Quella di un’Europa che non è solo mercato, burocrazia, tassi di cambio, ma progetto di convivenza, sogno di una pace che dopo secoli di guerre fratricide sembrava impossibile. Sul palco, accanto ai grandi del continente – Angela Merkel, Lech Wałęsa, Aníbal Cavaco Silva – siede anche un uomo che non ha mai guidato un governo, mai comandato un esercito, mai firmato un trattato commerciale. Eppure la sua voce, quando si alza, pesa quanto quella di un cancelliere. È il cardinale Pietro Parolin, segretario di Stato di Sua Santità Leone XIV, che riceve l’Ordine al merito europeo, il primo riconoscimento di questo tipo conferito da un’istituzione dell’Unione. Non è un omaggio di circostanza. È la certificazione che la diplomazia vaticana, silenziosa e tenace, ha tenuto accesa una fiaccola che altrove si stava spegnendo.

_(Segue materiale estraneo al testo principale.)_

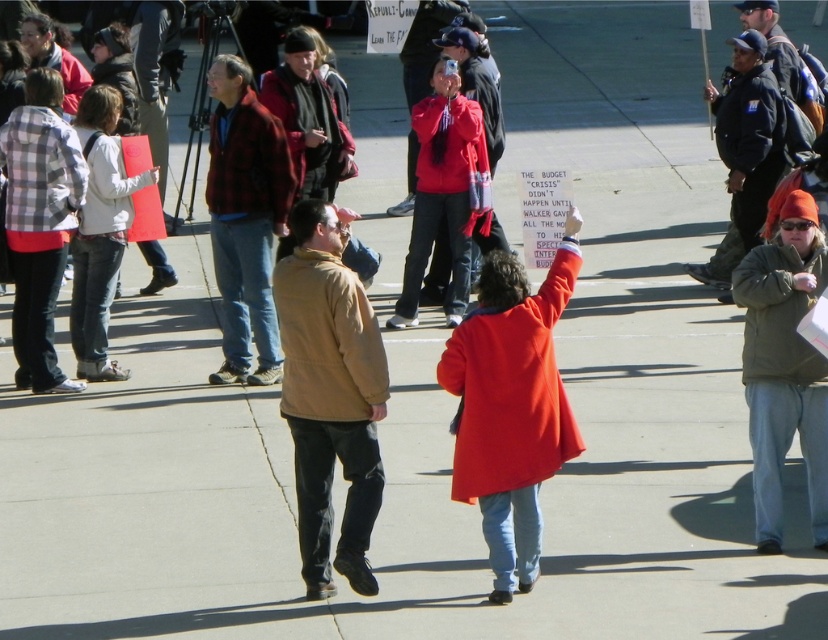 Question: Among these points, which one is farthest from the camera?

Choices:
 (A) (490, 346)
 (B) (367, 360)

Answer: (B)

Question: Can you confirm if green fuzzy jacket at lower right is smaller than red fleece jacket at center?

Choices:
 (A) yes
 (B) no

Answer: (A)

Question: Can you confirm if plaid flannel shirt at left is positioned to the left of white matte jacket at left?

Choices:
 (A) yes
 (B) no

Answer: (A)

Question: Based on their relative distances, which object is nearer to the flannel shirt at left?

Choices:
 (A) red fleece jacket at center
 (B) matte red coat at center
 (C) brown matte jacket at center

Answer: (A)

Question: Which object appears closest to the camera in this image?

Choices:
 (A) red fleece jacket at center
 (B) white matte jacket at left

Answer: (B)

Question: Can you confirm if flannel shirt at left is wider than white matte jacket at left?

Choices:
 (A) no
 (B) yes

Answer: (A)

Il porporato parla a nome del Papa, ma le sue parole hanno il sapore di un testamento spirituale.
Ricorda Robert Schuman, il padre fondatore, il cui processo di beatificazione è in corso. Schuman, cattolico fervente, non immaginava un’Europa di soli interessi.
Sognava uno “sforzo creativo” per superare le antiche ruggini, per trasformare il carbone e l’acciaio – strumenti di guerra – in pilastri di pace. Parolin riprende quel verbo: creativo.
Perché la pace non è una routine, non è un abitudine, non è un automatismo. È un atto di genio, una costruzione paziente che richiede volontà, coraggio, visione. E l’Europa, oggi, ne ha un disperato bisogno.
Il cardinale non nasconde le difficoltà. Parla di “recrudescenza dei conflitti”, di pace “minacciata su più fronti”, della guerra in Ucraina che insanguina il cuore del continente. Non pronuncia discorsi trionfalistici. Sa che l’Unione Europea, nata per seppellire le divisioni, oggi fatica a trovare una voce comune.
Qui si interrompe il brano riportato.